Machine learning · Marketing

Are you seriously considering incorporating neural networks into your SaaS startup?

Alexander Doak Tech lover, visionary, father of 8 and counting

April 28th, 2017

Even if the service offered isn't directly related to machine learning, it seems many are using it in their systems internally. Is this just a fad or a marketing gimmick? Or are these networks really worth deploying?

Mike Robinson

April 30th, 2017

Hi Alexander,


I notice your tag line says "father of 8". I have 7. Not often I meet a guy with more kids than me! ;-)


Anyway, to your question: IMHO, Neural Networks and AI are the future, and applications are endless. Obviously they play a role in self-driving cars, drones, robots, chatbots, and Natural Language Processing (NLP) like Alexa, Cortana, OK Google. etc. Does every startup need AI? No. There is a lot of hype around AI (and for good reason!), so investors are more eager to look at a company that uses AI. But it only makes sense if your startup is really doing something that NEEDS AI. If you are just trying to bolt on some kind of AI story in order to include that hot buzzword, then don't bother! Most investors aren't stupid. they can tell if your business really leverages AI or not. And not every business needs AI today.

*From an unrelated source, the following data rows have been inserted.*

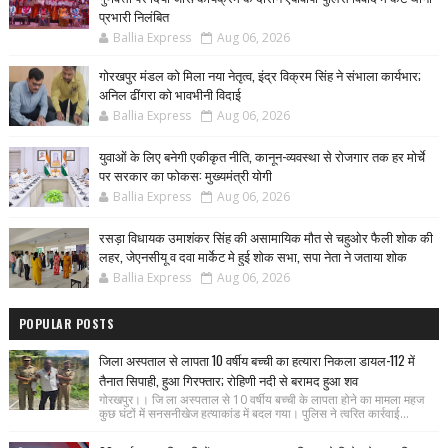
प्रभारी निलंबित
Ballia Express
Aug 06, 2026
गोरखपुर मंडल को मिला नया नेतृत्व, इंद्र विक्रम सिंह ने संभाला कार्यभार;
अनिल ढींगरा को भावभीनी विदाई
Ballia Express
Aug 06, 2026
युवाओं के लिए बनेगी एकीकृत नीति, कानून-व्यवस्था से रोजगार तक हर मोर्चे
पर सरकार का फोकस: मुख्यमंत्री योगी
Ballia Express
Aug 06, 2026
रसड़ा विधायक उमाशंकर सिंह की असामायिक मौत से चहुओर फैली शोक की
लहर, जेएनसीयू व दवा मार्केट मे हुई शोक सभा, सपा नेता ने जताया शोक
Ballia Express
Aug 06, 2026
POPULAR POSTS
जिला अस्पताल से लापता 10 वर्षीय बच्ची का हत्यारा निकला डायल-112 में
तैनात सिपाही, हुआ गिरफ्तार; रोहिणी नदी से बरामद हुआ शव
गोरखपुर।। जि ला अस्पताल से 10 वर्षीय बच्ची के लापता होने का मामला महज
कुछ घंटों में सनसनीखेज हत्याकांड में बदल गया। पुलिस ने त्वरित कार्रवाई...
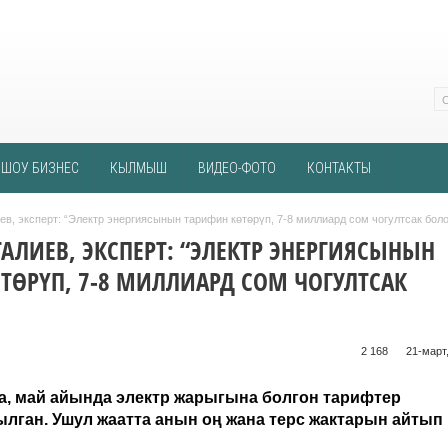
ШОУ БИЗНЕС
КЫЛМЫШ
ВИДЕО-ФОТО
КОНТАКТЫ
в, эксперт: “Электр энергиясынын тарифин көтөрүп, 7-8 миллиард сом чогултсак боло
ТАЛИЕВ, ЭКСПЕРТ: “ЭЛЕКТР ЭНЕРГИЯСЫНЫН
ТӨРҮП, 7-8 МИЛЛИАРД СОМ ЧОГУЛТСАК
2 168 ᠌ ᠌ ᠌ ᠌᠌ ᠌ ᠌᠌
21-март,
за, май айында электр жарыгына болгон тарифтер
ылган. Ушул жаатта анын оң жана терс жактарын айтып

So maybe ask yourself a different question: will AI really help my business and give me a significant competitive advantage somehow? If so, how?

James Lauzun Pharma Insider Creating AR Solutions for Big Pharm

April 28th, 2017

Very interesting question....


It's not a fad, and it's a marketing gimmick... Okay, let me give a bit for context.

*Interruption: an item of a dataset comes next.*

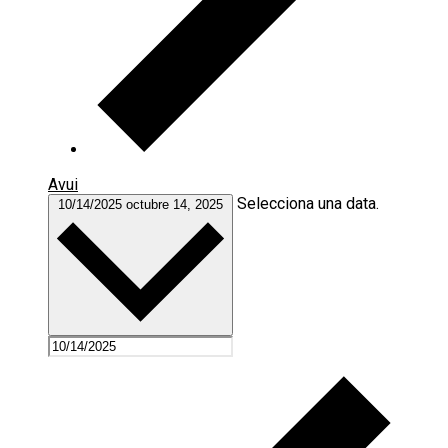
Avui
Selecciona una data.
10/14/2025
octubre 14, 2025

Understand my background is in science- specifically chemistry. This makes me view machine learning a bit differently. When you really go and ask experts, they tell you that modern machine learning is about math; the best are essentially mathematicians. The big challenge with machine learning is how do you relate all these massive inputs/data together to create a clear picture- it's through algorithms, and algorithms are solved by mathematicians.


So to your question! Neural nets are fantastic when you have lots of complex data points about a high value data set. They'll tell you anything you want to know.

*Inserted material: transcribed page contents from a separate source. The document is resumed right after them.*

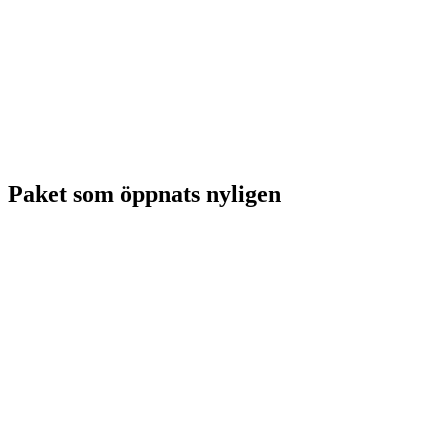
Paket som öppnats nyligen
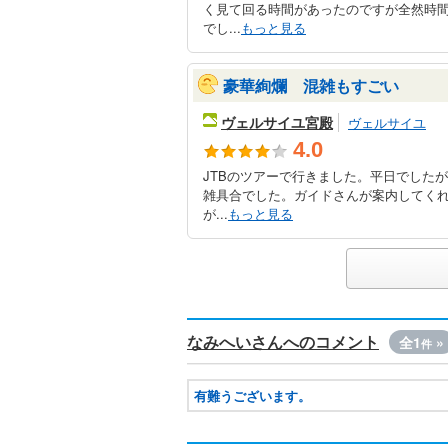
く見て回る時間があったのですが全然時
でし...
もっと見る
豪華絢爛 混雑もすごい
ヴェルサイユ宮殿
ヴェルサイユ
4.0
JTBのツアーで行きました。平日でした
雑具合でした。ガイドさんが案内してく
が...
もっと見る
なみへいさんへのコメント
全1
»
件
有難うございます。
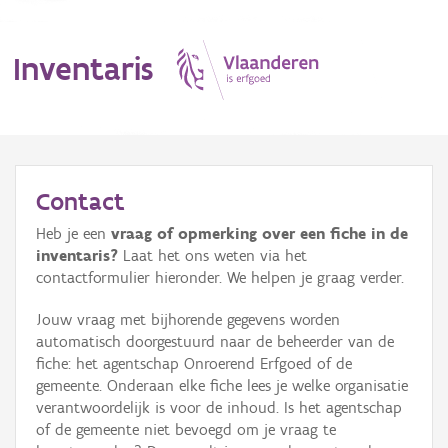
Inventaris
MENU
Contact
Heb je een
vraag of opmerking over een fiche in de
Erfgoedobject
inventaris?
Laat het ons weten via het
contactformulier hieronder. We helpen je graag verder.
Aanduidingsobject
Jouw vraag met bijhorende gegevens worden
Waarneming
automatisch doorgestuurd naar de beheerder van de
fiche: het agentschap Onroerend Erfgoed of de
Thema
gemeente. Onderaan elke fiche lees je welke organisatie
verantwoordelijk is voor de inhoud. Is het agentschap
Gebeurtenis
of de gemeente niet bevoegd om je vraag te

But if your solution doesn't create massive amounts of complex data, a neural net is probably overkill. So for example: if your company creates content of nearly any type, you probably don't need to invest into your own dedicated AI. There's products already existing on the market that would input all user's content consumption and would output individual recommendations. You're the lucky ones. Incorporate AI into your valuable value props as proven solutions emerge.


But if your value prop is entirely created by understanding massive data sets of movements, locations, ID tags, images, prices, etc and in relations that are predictable but nearly impossible to solve, then potentially your own neural net is worth developing.


You'll notice the end recommendation for both ends up having AI. It might be the future, but it isn't a must have for every company and technology- you don't necessary need to be an early adopter.

Sean Lorenz

April 28th, 2017

Having been part of and started several startups that tout neural networks (machine learning/deep learning/AI, etc.) as a competitive differentiator, I can tell you that it is both a marketing gimmick AND the best thing since sliced bread!


I'm halfway joking. The reality is that neural network algorithms have honestly not changed much since the 1980s. The difference is that we finally have the compute power and horde of data to solve supervised and unsupervised learning problems with brute force.


The question is: what is that problem you're trying to solve and does it fit the profile of what neural networks do best? Many startups say they're using deep learning but this almost always aspirational and not current implementation. How can I be so sure? Data. Most startups are trying to get customers, which means they don't have much data yet. Deep learning is only as good as the amount and quality of data you have. There's a reason Google freely opens its AI platform (TensorFlow) without worrying about competitors -- they have the data.


I think machine learning can be applied to just about any dataset, BUT you have to know which tool is best for the job and be confident that your business model shows a quick path to data access. If you're shouting "we have AI!" in the market, but don't have the data, people will jump ship quickly.